## TASK INSTRUCTIONS
Reproduce exactly the lines below, starting at the line that contains "согласие на" and ending with the last line of the records, both included; leave out any pictures.

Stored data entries
· · · · ·

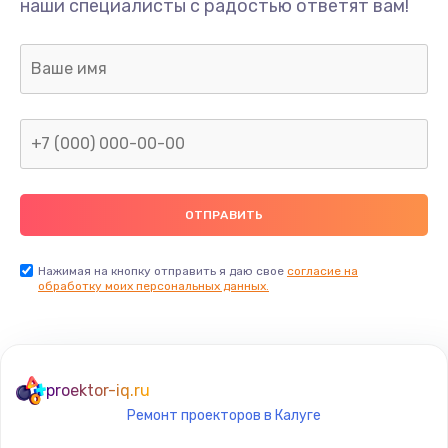
наши специалисты с радостью ответят вам!
1100 руб.
Заказать
Ремонт или замена флоуметра
2000 руб.
Заказать
Замена сальников
2000 руб.
Заказать
Нажимая на кнопку отправить я даю свое
согласие на
обработку моих персональных данных.
Замена переходников
1000 руб.
Заказать
proektor-iq.ru
Ремонт проекторов в Калуге
Замена уплотнительных колец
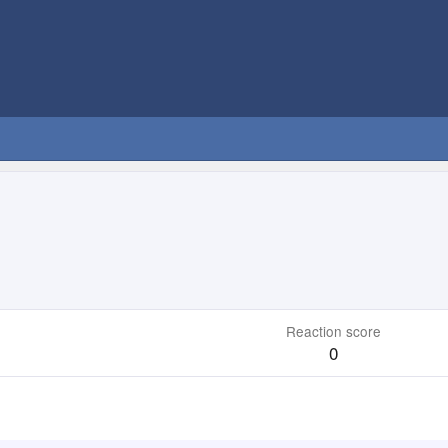
Reaction score
0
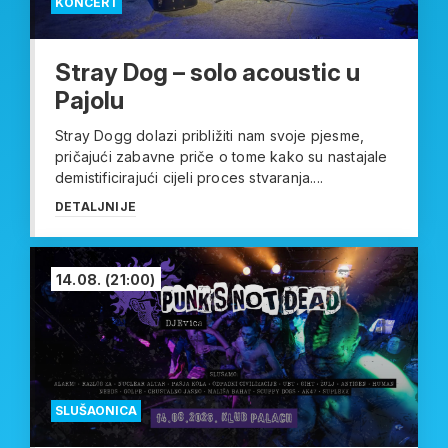
KONCERT
Stray Dog – solo acoustic u
Pajolu
Stray Dogg dolazi približiti nam svoje pjesme,
pričajući zabavne priče o tome kako su nastajale
demistificirajući cijeli proces stvaranja....
DETALJNIJE
14.08.
(21:00)
SLUŠAONICA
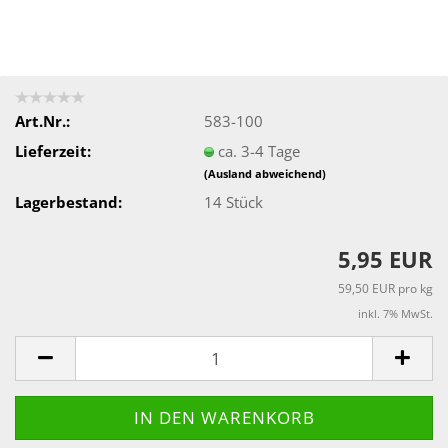
Art.Nr.:
583-100
Lieferzeit:
ca. 3-4 Tage
(Ausland abweichend)
Lagerbestand:
14
Stück
5,95 EUR
59,50 EUR pro kg
inkl. 7% MwSt.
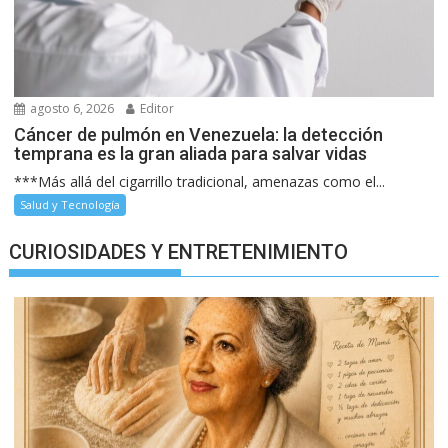
agosto 6, 2026
Editor
Cáncer de pulmón en Venezuela: la detección
temprana es la gran aliada para salvar vidas
***Más allá del cigarrillo tradicional, amenazas como el...
Salud y Tecnología
CURIOSIDADES Y ENTRETENIMIENTO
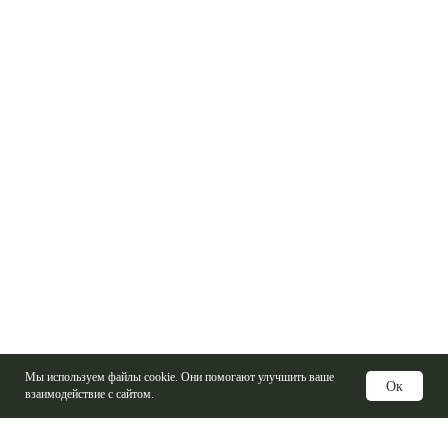
Мы используем файлы cookie. Они помогают улучшить ваше
Ок
взаимодействие с сайтом.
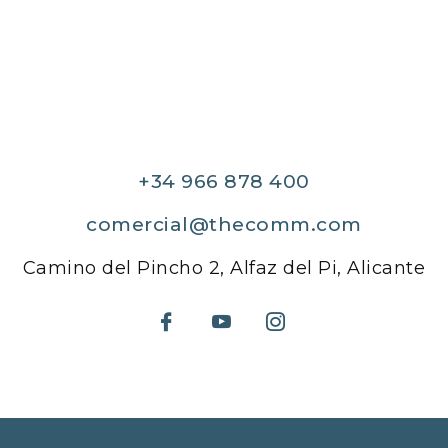
+34 966 878 400
comercial@thecomm.com
Camino del Pincho 2, Alfaz del Pi, Alicante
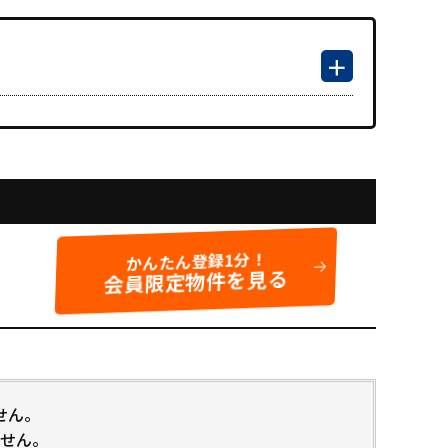
かんたん登録1分！
会員限定物件を見る
せん。
せん。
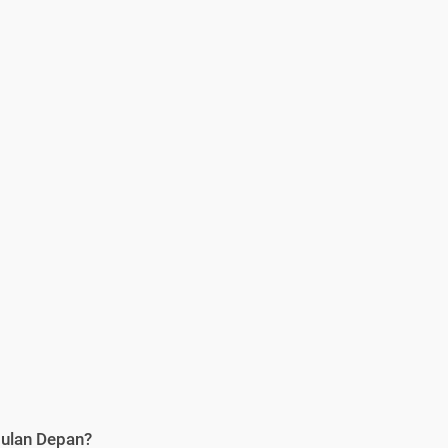
Bulan Depan?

· · · · ·

## ANSWER FOR THE TASK
согласие на
обработку моих персональных данных.
Замена переходников
1000 руб.
Заказать
proektor-iq.ru
Ремонт проекторов в Калуге
Замена уплотнительных колец
Reaction score
0
KONCERT
Stray Dog – solo acoustic u
Pajolu
Stray Dogg dolazi približiti nam svoje pjesme,
pričajući zabavne priče o tome kako su nastajale
demistificirajući cijeli proces stvaranja....
DETALJNIJE
14.08.
(21:00)
SLUŠAONICA
Art.Nr.:
583-100
Lieferzeit:
ca. 3-4 Tage
(Ausland abweichend)
Lagerbestand:
14
Stück
5,95 EUR
59,50 EUR pro kg
inkl. 7% MwSt.
agosto 6, 2026
Editor
Cáncer de pulmón en Venezuela: la detección
temprana es la gran aliada para salvar vidas
***Más allá del cigarrillo tradicional, amenazas como el...
Salud y Tecnología
CURIOSIDADES Y ENTRETENIMIENTO
Мы используем файлы cookie. Они помогают улучшить ваше
Ок
взаимодействие с сайтом.
+34 966 878 400
comercial@thecomm.com
Camino del Pincho 2, Alfaz del Pi, Alicante
かんたん登録1分！
会員限定物件を見る
せん。
せん。
Bulan Depan?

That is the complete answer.